Once a new FMCG product has been researched and manufactured, it is the launch that must bring it to the attention of shoppers. In a crowded market, field marketing can help make or break a new product.
From ensuring a range is properly merchandised and displayed in-store to tempting shoppers to taste is often down to a field marketing specialist.
“Everything starts with the consumer,” says Mike Hughes, managing director of field marketing company CPM and chairman of the Field Marketing Council at the DMA. He says that just like with online research, targeting is key. “If you are running a sales team, you need to go to shops where you know the most relevant consumers will be.”
Hughes says his company’s clients are under pressure to maximise the effectiveness of every penny spent.
He cites a promotion last summer for GSK-owned Ribena 100 Per Cent Pure Juice range, which saw the brand link with traditional-style arkets to host “Harvestival” events, to promote its product alongside local fruit and vegetables. CPM’s sales team made a push to ensure local retailers had the Ribena products available to maximise impulse sales.
However, as long as shoppers don’t say what they mean, or mean what they say in research, new products will continue to face many pitfalls.

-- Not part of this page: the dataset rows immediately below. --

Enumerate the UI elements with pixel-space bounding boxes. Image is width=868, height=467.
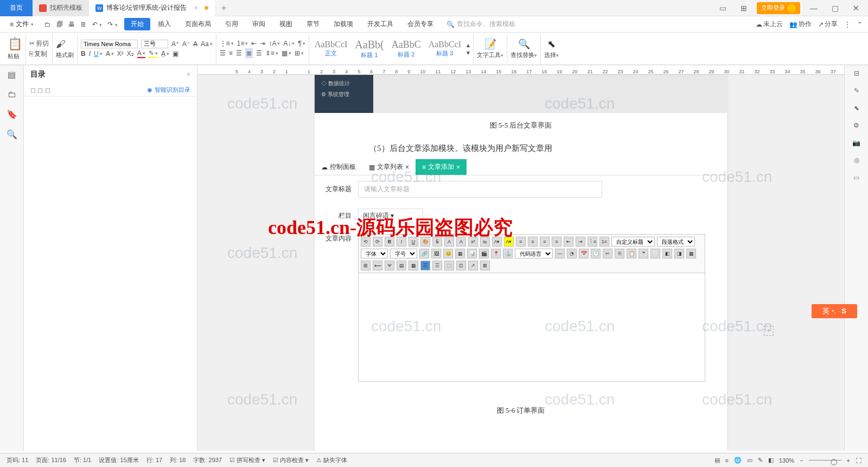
tab-document[interactable]: W 博客论坛管理系统-设计报告 × — [89, 0, 215, 16]
view-outline-icon[interactable]: ≡ — [725, 457, 729, 464]
style-h1[interactable]: AaBb(标题 1 — [353, 37, 386, 60]
cursor-tool-icon[interactable]: ⬉ — [854, 104, 859, 112]
status-content-check[interactable]: ☑ 内容检查 ▾ — [273, 456, 309, 464]
view-note-icon[interactable]: ✎ — [758, 457, 763, 464]
status-missing-font[interactable]: ⚠ 缺失字体 — [316, 456, 347, 464]
status-words[interactable]: 字数: 2937 — [193, 456, 222, 464]
bullet-list-icon[interactable]: ⋮≡▾ — [220, 40, 234, 47]
toc-close-icon[interactable]: × — [187, 71, 190, 78]
camera-icon[interactable]: 📷 — [852, 139, 860, 147]
horizontal-ruler[interactable]: 5432112345678910111213141516171819202122… — [197, 65, 844, 75]
shading-icon[interactable]: ▦▾ — [282, 49, 291, 57]
redo-icon[interactable]: ↷ ▾ — [107, 21, 117, 28]
style-h2[interactable]: AaBbC标题 2 — [390, 38, 423, 60]
align-left-icon[interactable]: ☰ — [220, 49, 226, 57]
menu-reference[interactable]: 引用 — [219, 20, 245, 29]
search-panel-icon[interactable]: 🔍 — [7, 129, 17, 140]
status-row[interactable]: 行: 17 — [146, 456, 162, 464]
maximize-button[interactable]: ▢ — [827, 2, 843, 15]
login-button[interactable]: 立即登录 — [757, 2, 800, 14]
bookmark-icon[interactable]: 🔖 — [7, 109, 17, 119]
clear-format-icon[interactable]: A̶ — [193, 40, 197, 48]
save-icon[interactable]: 🗐 — [56, 21, 63, 28]
menu-start[interactable]: 开始 — [124, 18, 150, 30]
file-panel-icon[interactable]: 🗀 — [8, 90, 16, 99]
align-justify-icon[interactable]: ≣ — [245, 48, 253, 58]
new-tab-button[interactable]: + — [215, 3, 233, 13]
text-tool-icon[interactable]: 📝 — [477, 38, 503, 50]
text-direction-icon[interactable]: ↕A▾ — [269, 40, 280, 47]
status-pos[interactable]: 设置值: 15厘米 — [99, 456, 138, 464]
close-button[interactable]: ✕ — [848, 2, 864, 15]
folder-icon[interactable]: 🗀 — [44, 21, 51, 28]
toc-smart-detect[interactable]: ◉ 智能识别目录 — [147, 86, 190, 94]
fullscreen-icon[interactable]: ⛶ — [856, 457, 861, 464]
menu-dev[interactable]: 开发工具 — [361, 20, 400, 29]
toc-levels[interactable]: ◻ ◻ ◻ — [30, 86, 50, 94]
status-page[interactable]: 页面: 11/16 — [36, 456, 66, 464]
document-area[interactable]: 5432112345678910111213141516171819202122… — [197, 65, 844, 451]
not-cloud-button[interactable]: ☁ 未上云 — [756, 20, 783, 29]
preview-icon[interactable]: 🗎 — [80, 21, 87, 28]
edit-tool-icon[interactable]: ✎ — [854, 87, 859, 94]
distribute-icon[interactable]: ☰ — [256, 49, 262, 57]
toolbox-icon[interactable]: ⊟ — [854, 70, 859, 77]
select-icon[interactable]: ⬉ — [544, 38, 559, 50]
align-center-icon[interactable]: ≡ — [229, 49, 233, 57]
compass-icon[interactable]: ◎ — [854, 156, 859, 164]
format-painter-icon[interactable]: 🖌 — [56, 39, 74, 50]
status-page-no[interactable]: 页码: 11 — [7, 456, 28, 464]
font-name-select[interactable] — [81, 40, 138, 48]
view-focus-icon[interactable]: ◧ — [768, 457, 774, 464]
paste-icon[interactable]: 📋 — [8, 37, 22, 51]
strike-icon[interactable]: A̵▾ — [106, 50, 114, 58]
find-icon[interactable]: 🔍 — [510, 38, 537, 50]
highlight-icon[interactable]: ✎▾ — [149, 49, 158, 58]
share-button[interactable]: ↗ 分享 — [818, 20, 838, 29]
add-comment-button[interactable]: + — [764, 326, 774, 336]
command-search[interactable]: 🔍 查找命令、搜索模板 — [446, 20, 515, 29]
style-normal[interactable]: AaBbCcI正文 — [312, 39, 349, 59]
style-h3[interactable]: AaBbCcI标题 3 — [426, 39, 463, 59]
menu-view[interactable]: 视图 — [273, 20, 299, 29]
subscript-icon[interactable]: X₂ — [127, 50, 134, 58]
ime-indicator[interactable]: 英 •, ⸱ S — [812, 304, 857, 318]
align-right-icon[interactable]: ☰ — [236, 49, 242, 57]
view-read-icon[interactable]: ▭ — [747, 457, 752, 464]
superscript-icon[interactable]: X² — [117, 50, 124, 58]
tab-find-template[interactable]: 找稻壳模板 — [33, 0, 89, 16]
menu-page-layout[interactable]: 页面布局 — [178, 20, 218, 29]
style-more-icon[interactable]: ▴▾ — [467, 41, 470, 56]
change-case-icon[interactable]: Aa▾ — [201, 40, 213, 48]
bold-icon[interactable]: B — [81, 50, 86, 58]
view-page-icon[interactable]: ▤ — [714, 457, 720, 464]
undo-icon[interactable]: ↶ ▾ — [92, 21, 102, 28]
view-web-icon[interactable]: 🌐 — [734, 457, 742, 464]
status-section[interactable]: 节: 1/1 — [74, 456, 91, 464]
decrease-font-icon[interactable]: A⁻ — [182, 40, 190, 48]
layout-icon[interactable]: ▭ — [715, 2, 731, 15]
line-spacing-icon[interactable]: ⇕≡▾ — [265, 49, 278, 57]
menu-addon[interactable]: 加载项 — [327, 20, 360, 29]
sort-icon[interactable]: A↓▾ — [283, 40, 295, 47]
zoom-level[interactable]: 130% — [779, 457, 794, 464]
settings-tool-icon[interactable]: ⚙ — [853, 122, 859, 129]
status-spellcheck[interactable]: ☑ 拼写检查 ▾ — [229, 456, 265, 464]
menu-insert[interactable]: 插入 — [151, 20, 177, 29]
zoom-in-icon[interactable]: + — [847, 457, 850, 464]
menu-review[interactable]: 审阅 — [246, 20, 272, 29]
copy-button[interactable]: ⎘ 复制 — [29, 49, 49, 59]
show-marks-icon[interactable]: ¶▾ — [298, 40, 305, 47]
tab-home[interactable]: 首页 — [0, 0, 33, 16]
zoom-slider[interactable]: ◯ — [809, 460, 841, 460]
menu-member[interactable]: 会员专享 — [401, 20, 440, 29]
number-list-icon[interactable]: 1≡▾ — [237, 40, 248, 47]
font-color-icon[interactable]: A▾ — [137, 49, 145, 58]
status-col[interactable]: 列: 18 — [170, 456, 186, 464]
cut-button[interactable]: ✂ 剪切 — [29, 39, 49, 48]
apps-icon[interactable]: ⊞ — [736, 2, 751, 15]
phonetic-icon[interactable]: A̤▾ — [161, 50, 169, 58]
outline-icon[interactable]: ▤ — [8, 70, 16, 80]
increase-font-icon[interactable]: A⁺ — [171, 40, 179, 48]
menu-chapter[interactable]: 章节 — [300, 20, 326, 29]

If even one-third succeed, this is the consequence of significant levels of investment and insight from brands.
David Jenkins, business development director of in-store communication specialist Pierhouse, says that the success or failure of FMCG products often comes down to something unrelated to either research or launch.
He argues that lack of communication between all the parties involved in products’ sale, distribution and marketing is ultimately responsible for many failures. He says: “All the research in the world is no use if the retailers still don’t talk to the brands.”
CASE STUDY: CADBURY
The best sort of online research can sometimes leapfrog conventional methods altogether, according to Tony Bilsborough, head of external communications at Cadbury.
The brand reintroduced its Wispa bar in 2007 after an online campaign orchestrated by fans on social network Facebook convinced the company that there was a demand for its return. “The growth of social networking sites has been a real catalyst, a real assistance to us in understanding what the public wants,” says Bilsborough.
The confectionery brand was initially sceptical about the validity of letting the influence of social networking sites impact on business decisions. Bilsborough explains: “We were wary of trusting the sites as a model to support business decisions because it was untried. We weren’t sure it was a true demonstration of democracy or a small number of noisy people having a spot of fun.” The bar was relaunched but would remain on sale only if sales were sufficient. “20,000 people does constitute a considerable mass of opinion,” says Bilsborough. When it was brought back, the bar attracted enough buyers and has stayed on sale ever since.
Last Halloween, field marketing group RPM was tasked with promoting the Cadbury Twisted bar, a spin-off from the iconic Creme Egg range.
The field marketing effort used hit squads wearing horror masks, as they engaged in a mass sampling campaign. While the firm was keen to differentiate Twisted from its parent brand, RPM account director Chrissy Dransfield admits: “People had a prior knowledge we could tap into.” About 450,000 samples were dispersed, highlighted by a media partnership with free newspapers London Lite and Metro, thought to be the first time a brand used both freesheets at once. A third strand to the campaign involved tasting activity in Student Union bars.
“It’s rare to have a brand new chocolate bar, it’s more often a changing of format,” says Bilsborough. The idea to launch a Creme Egg spin-off came from the recognition that a year-round Creme Egg could theoretically be a bestseller.
That consumer knowledge came not from specialist research but from experience and sales data. “It was not done because we’d asked the public,” says Bilsborough. “Who buys it – and when – is the truest form of feedback, no matter what the consumer says.”